With a firm belief that that green jobs are the future for sustainable development, Santha Sheela Nair, vice-chairman, Tamil Nadu State Planning Commission, is on a mission to promote the new and emerging concept. In fact, the entire process of preparation of the 12th Five Year Plan will be viewed through a “green lens,” she asserts.
A green job can be a white or blue collared job in any sector: agriculture, manufacturing, research and development, administrative and service activities such as IT, finance, teaching and so on. Furthermore, a green job creates work that provides adequate wages, safe working conditions, job security and worker rights, she says.
“The idea is that a new age of green jobs will allow India to make the much-needed swift transition into a low carbon economy, while also pulling millions out of poverty through job creation,” she said.
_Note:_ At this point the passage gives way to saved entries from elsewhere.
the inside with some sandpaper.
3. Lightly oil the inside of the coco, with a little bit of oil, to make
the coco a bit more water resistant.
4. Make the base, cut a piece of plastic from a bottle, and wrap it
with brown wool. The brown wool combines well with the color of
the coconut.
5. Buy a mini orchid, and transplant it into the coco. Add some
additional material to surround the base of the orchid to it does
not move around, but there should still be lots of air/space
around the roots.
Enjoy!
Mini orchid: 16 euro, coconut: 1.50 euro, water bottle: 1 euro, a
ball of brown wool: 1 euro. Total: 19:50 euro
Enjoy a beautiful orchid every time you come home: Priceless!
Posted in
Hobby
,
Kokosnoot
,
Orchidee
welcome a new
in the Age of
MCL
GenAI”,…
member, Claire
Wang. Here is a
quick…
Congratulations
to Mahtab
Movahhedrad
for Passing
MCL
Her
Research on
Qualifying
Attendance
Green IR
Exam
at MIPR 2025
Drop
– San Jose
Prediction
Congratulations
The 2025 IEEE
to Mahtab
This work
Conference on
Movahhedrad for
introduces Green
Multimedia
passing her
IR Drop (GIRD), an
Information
Increasing environmental awareness is changing and increasing legislation supporting the environment, which will mean increased environmental litigation, lawyers and policy writers.
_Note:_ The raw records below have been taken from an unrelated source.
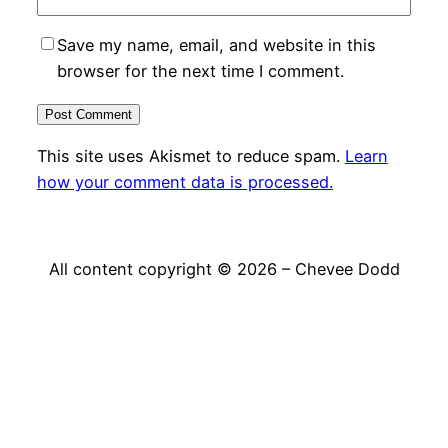
Save my name, email, and website in this
browser for the next time I comment.
This site uses Akismet to reduce spam.
Learn
how your comment data is processed.
All content copyright © 2026 – Chevee Dodd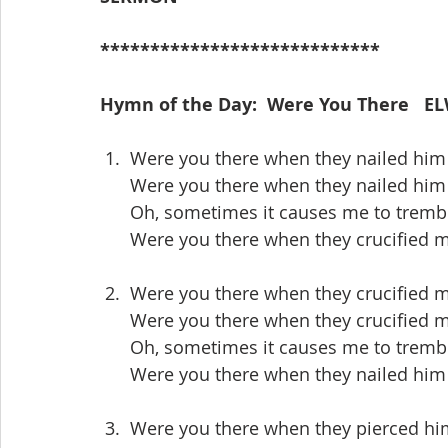
****************************
Hymn of the Day:  Were You There   EL
 1.  Were you there when they nailed him 
      Were you there when they nailed him
      Oh, sometimes it causes me to trem
      Were you there when they crucified
 2.  Were you there when they crucified 
      Were you there when they crucified
      Oh, sometimes it causes me to trem
      Were you there when they nailed him
 3.  Were you there when they pierced hi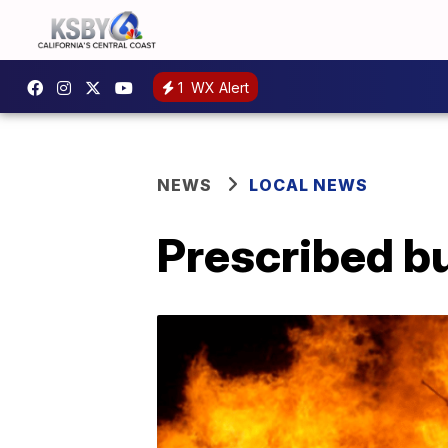
1
WX Alert
NEWS
LOCAL NEWS
Prescribed b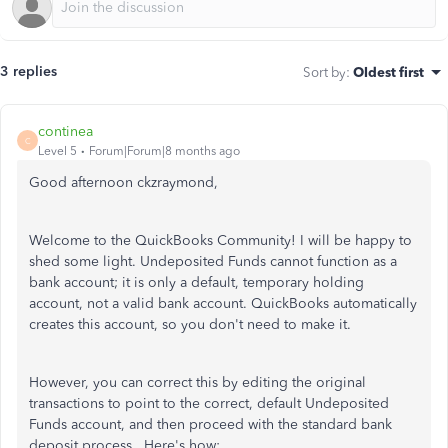
3 replies
Sort by
:
Oldest first
continea
C
Level 5
Forum|Forum|8 months ago
Good afternoon ckzraymond,
Welcome to the QuickBooks Community! I will be happy to
shed some light. Undeposited Funds cannot function as a
bank account; it is only a default, temporary holding
account, not a valid bank account. QuickBooks automatically
creates this account, so you don't need to make it.
However, you can correct this by editing the original
transactions to point to the correct, default Undeposited
Funds account, and then proceed with the standard bank
deposit process. Here's how: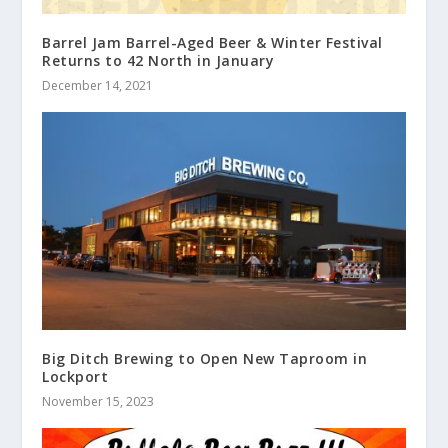
Barrel Jam Barrel-Aged Beer & Winter Festival
Returns to 42 North in January
December 14, 2021
Big Ditch Brewing to Open New Taproom in
Lockport
November 15, 2023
Growth of global carbon markets will mean an increase in carbon finance consultants, analysts, financiers, an increase in carbon accountants, business risk analysts and more.
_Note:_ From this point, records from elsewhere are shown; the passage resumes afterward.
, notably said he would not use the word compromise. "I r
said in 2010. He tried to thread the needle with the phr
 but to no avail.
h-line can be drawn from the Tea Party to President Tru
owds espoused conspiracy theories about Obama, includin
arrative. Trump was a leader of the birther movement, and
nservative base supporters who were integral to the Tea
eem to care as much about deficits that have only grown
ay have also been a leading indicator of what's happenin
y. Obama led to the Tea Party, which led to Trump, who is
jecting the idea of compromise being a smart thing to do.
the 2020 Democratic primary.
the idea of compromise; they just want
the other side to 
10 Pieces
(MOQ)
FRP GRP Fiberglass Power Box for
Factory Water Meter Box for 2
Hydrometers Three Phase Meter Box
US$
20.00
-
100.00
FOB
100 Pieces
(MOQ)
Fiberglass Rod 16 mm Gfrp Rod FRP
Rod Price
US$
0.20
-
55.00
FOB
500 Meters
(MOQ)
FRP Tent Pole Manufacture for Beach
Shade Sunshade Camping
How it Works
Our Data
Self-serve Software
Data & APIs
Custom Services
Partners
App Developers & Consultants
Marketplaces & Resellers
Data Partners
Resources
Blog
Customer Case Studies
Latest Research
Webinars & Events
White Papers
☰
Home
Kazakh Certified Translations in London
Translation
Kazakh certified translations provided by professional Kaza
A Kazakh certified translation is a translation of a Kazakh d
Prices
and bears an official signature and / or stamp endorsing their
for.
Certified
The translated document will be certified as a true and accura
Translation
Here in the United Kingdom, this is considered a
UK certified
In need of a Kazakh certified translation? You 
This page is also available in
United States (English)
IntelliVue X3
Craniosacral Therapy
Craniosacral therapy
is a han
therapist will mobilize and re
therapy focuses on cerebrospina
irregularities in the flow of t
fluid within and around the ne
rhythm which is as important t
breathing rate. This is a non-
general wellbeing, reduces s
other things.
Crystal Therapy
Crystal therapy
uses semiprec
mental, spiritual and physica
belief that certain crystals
A rise in green buildings and energy efficiency is increasing the demand for architects, engineers, technicians, plumbers, construction workers.
And a shift towards renewable energy is resulting in increased employment per kilowatt per hour of energy produced when compared to fossil fuel energy, not only in large commercial plants but also in rural villages allowing for decentralised renewable energy systems. This means more engineering jobs, more construction jobs and more management jobs, Ms. Nair said emphasising that these are just a few sectors and jobs out of the hundreds of jobs that will be transformed and created in the future.
According to experts, the fast growing green energy sector could create a million jobs in the next few years and more universities are coming up with postgraduate courses in environmental science to cater to the needs of the companies in this emerging sector.
Green jobs in energy supply could be in research, construction and monitoring of power plant industrial efficiency including cogeneration, plant efficiency and carbon sequestration; renewables and fuel cell research, design, manufacture, installation and monitoring; energy engineers focussed on increased power plant efficiency. In transport, green jobs would involve research and design on more fuel efficient vehicles and on public transport systems, manufacture of alternatively fuelled vehicles and many more.
“Even in financial services, green jobs are there. In the developed countries, the business schools offer MBA in Green Economy. It is time that Indian business schools begin offering the same,” says Ms. Nair.